By Vin Sparks
The Apostle Paul, under arrest in Caesarea, appeared before King Agrippa II in his own defense against charges brought by the Jewish priests. As he was recounting what he had done to oppose Jesus of Nazareth and of his own encounter with the Lord on the road to Damascus, Paul indicates that he was certain the king knew what he was talking about regarding Jesus and His followers:
For the king, before whom I also speak freely, knows these things; for I am convinced that none of these things escapes his attention, since this thing was not done in a corner. Acts 26:26
This hearing is taking place 20 years after the death and resurrection of Christ – the Gospel has spread like a wildfire making converts of many, not only in Judea, but into Rome itself. This Jesus thing causes a lot of commotion:
- Jesus fame spread throughout Judaea and beyond Jordan as he traveled about. They brought the sick to Him and He healed them of many various diseases. He spoke in all their synagogues and preached on the hills to thousands who followed Him. (30-33AD)
- At the end of His ministry throngs of people followed Jesus into Jerusalem. Thousands were there to cry out praise for their Messiah. (33AD)
- A few days later many of those same people shouted out, “Crucify Him!” The streets were full again, but this time to follow Him to Golgotha to die. Three days after this, He is risen from the dead and seen alive by hundreds for 40 days. (33AD)
- Stephen is stoned to death while preaching in Jerusalem by a mob making him the first Christian martyr. (36AD)
- James, the Apostle and brother of John is martyred by Herod the king. (44AD)
- In Thessalonica, during his second missionary journey, Paul and Silas are accused of being among “[those] that turned the world upside-down”. (50AD)
- Paul, writing to the Corinthian church (57AD), said that Christ was seen, after His resurrection, by more than 500 people and that, while some had died, many were still around. 1 Corinthians 15:6
- Rome burns (64AD) and Nero pins the blame on Christians, “a class hated for their abominations… [observers of] a mischievous superstition…[that] broke out not only in Judaea, the first source of the evil, but even in Rome.” Tacitus (a first century Roman historian), Annals 15.44
- Just 35 years after the death of Christ (68AD), 3 of the 4 Gospels had been written, as well as Acts, all of Paul’s epistles and 1st and 2nd Peter. All were being widely circulated among more than 40 churches throughout the Roman Empire.
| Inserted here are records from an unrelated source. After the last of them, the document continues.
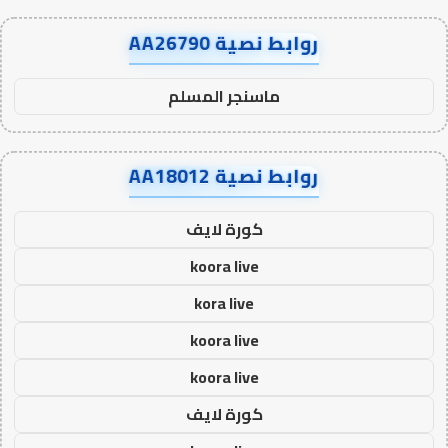
روابط نصية AA26790
ماسنجر المسلم
روابط نصية AA18012
كورة لايف
koora live
kora live
koora live
koora live
كورة لايف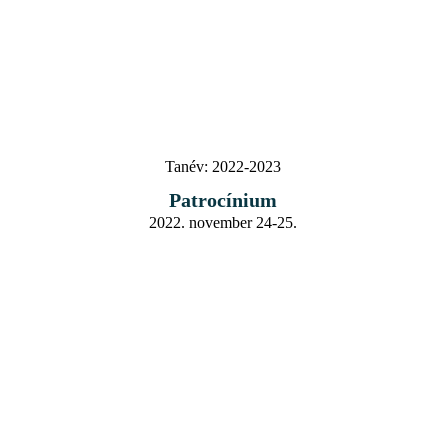
Tanév:
2022-2023
Patrocínium
2022. november 24-25.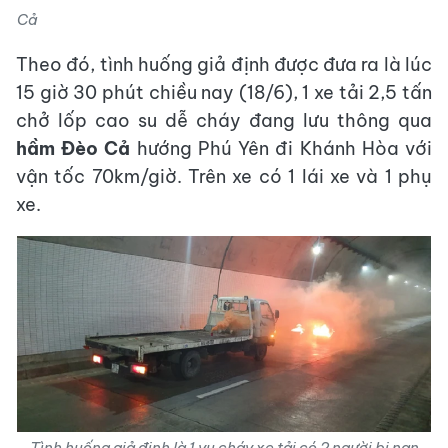
Cả
Theo đó, tình huống giả định được đưa ra là lúc
15 giờ 30 phút chiều nay (18/6), 1 xe tải 2,5 tấn
chở lốp cao su dễ cháy đang lưu thông qua
hầm Đèo Cả
hướng Phú Yên đi Khánh Hòa với
vận tốc 70km/giờ. Trên xe có 1 lái xe và 1 phụ
xe.
Tình huống giả định là 1 vụ cháy xe tải có 2 người bị nạn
Virtually all historians agree to the dating outlined above and bibliographical tests verify the reliability of the text of the biblical manuscripts.
Much of the New Testament containing an outline of all the events of Jesus’ life was in circulation during the lifetime of thousands who had been present at these events.
This thing was not done in a corner.
That is probably the most apt statement that can be made regarding the reliability of the New Testament. The ministry of Christ, His trial, His death, burial and resurrection and the subsequent spread of the Gospel were done in the open.
So, the idea that the New Testament was written three or four hundred years after Christ lived is unsubstantiated in the face of the overwhelming historical evidence to the contrary. With manuscripts being circulated widely, available for inspection by many who witnessed the events they contained, the existence of any conspiracy of lies is very unlikely. The historical account of the New Testament has been shown to be reliable.